Am 24. Januar informierte die Gemeindeverwaltung von Lichtensteig über die anstehende Sanierung des «Goldenen Bodens». Das Bauprojekt war zweieinhalb Jahre in Vorbereitung, nötig wäre es eigentlich seit bald drei Jahrzehnten.
Sascha Erni
Der Goldene Boden in der Altstadt von Lichtensteig erfüllt viele Funktionen, muss nun aber saniert werden. (Bild: Sascha Erni)

Der Goldene Boden in der Altstadt von Lichtensteig erfüllt viele Funktionen, muss nun aber saniert werden. (Bild: Sascha Erni)

«Die Wasserleitungen stammen noch aus dem Jahr 1879, aber am meisten Probleme machen die Teile, die vor gut 30 Jahren ausgebessert wurden». Das erzählte Stadtpräsident Mathias Müller im Vorfeld der Informationsveranstaltung vom vergangenen Donnerstag.

Projekt war schon lange in der Pipeline

Die Gemeinde Lichtensteig stellte der Öffentlichkeit in der Kalberhalle die Sanierungspläne für den «Goldenen Boden» vor, welche sie mit Spezialisten über rund zweieinhalb Jahre entworfen hat. Bereits vor einem Jahr hatte sie den Grundeigentümern erste Informationen übergeben. Am 14. Februar können diese sich in einer gesonderten Versammlung direkt einbringen.

Das Projekt im Gesamtumfang von 1,25 Millionen Franken sei schon lange in der Pipeline. Eigentlich wisse man seit den 1990er-Jahren, dass etwas getan werden muss, erklärte Müller der kleinen Schar an Interessierten. «Es gibt einen enormen Nachholbedarf an Infrastruktur.»

Nachholbedarf bei fast allen Werkleitungen

Dieser Nachholbedarf betreffe sämtliche Werkleitungen sowie Wasser und Abwasser, sagte der Stadtpräsident. Alle Leitungen müssen komplett ersetzt werden, mit Ausnahme der Gasleitungen. Diese seien bereits punktuell erneuert worden, es reiche ein teilweiser Ersatz.

«Wir möchten mit diesem Projekt auch Synergien nutzen», so Müller weiter. «Wir müssen nur ein Mal aufmachen, können aber gleich alles erledigen.» Neben Strom, Gas, Kommunikation und Beleuchtung steht auch die Trennung von Meteor- und Abwasser an. Der «Goldene Boden» ist in dieser Beziehung allerdings kein Spezialfall. «Die Kanalisation wird laufend im ganzen Städtchen umgerüstet», so Müller.

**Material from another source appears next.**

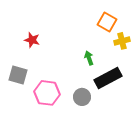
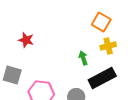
yellow cross: (122, 41) -> (108, 46), moved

Pflastersteine und Parkplätze bleiben erhalten

Der Goldene Boden soll nach der Sanierung seine multifunktionale Nutzung beibehalten. Er wird weiterhin für Veranstaltungen zur Verfügung stehen, auch die Parkplätze bleiben erhalten.

Platz und Strassen werden mit den bestehenden Pflastersteinen gedeckt. Einerseits spare das Kosten, erklärte der Bautechniker Bruno Anliker, «und diese Steinqualität, die wir hier haben, bekommt man heute gar nicht mehr.»

Eine Grossbaustelle in Etappen

Um die Einschränkungen für die Anwohner und Nutzer des Goldenen Bodens so gering wie möglich zu halten soll die Sanierung in sieben Etappen erfolgen. Damit werde sichergestellt, dass man nicht dauernd auf einer Baustelle lebe, sagte Mathias Müller.

Ausserdem bliebe der Verkehrsfluss so weit als möglich aufrecht. An den wöchentlichen Bausitzungen sollen auch die Anwohner einsitzen können. «Damit jeder weiss, wo wann was kommt», wie Mathias Müller meinte.

Pause im August und September geplant

Der Terminplan sieht vor, dass nach der Abstimmung vom 10 März der Baubeginn Mitte oder Ende März sein soll. Zwischen dem 1. August und der Mitte des Septembers ist ein Unterbruch der Bauarbeiten eingeplant: Sowohl die Bundesfeier als auch die Jazztage sollen ohne Baustellen-Groove über die Bühne gehen können. Gemäss der Planung des Stadtrates werden die Bauarbeiten Ende November abgeschlossen sein.

Was passiert aber, falls die Lichtensteiger Stimmbürger in der Urnenabstimmung gegen das Sanierungsvorhaben entscheiden?, fragte ein Gast. «Irgendwer muss es einmal umsetzen», antwortete Mathias Müller. Denn der Sanierungsbedarf sei klar und dringend. Würde man statt der Grossbaustelle immer und immer wieder punktuell ausbessern, käme es teurer. Und das bei grösseren Komforteinbussen für Anwohner, Vereine und das gesamte Städtchen.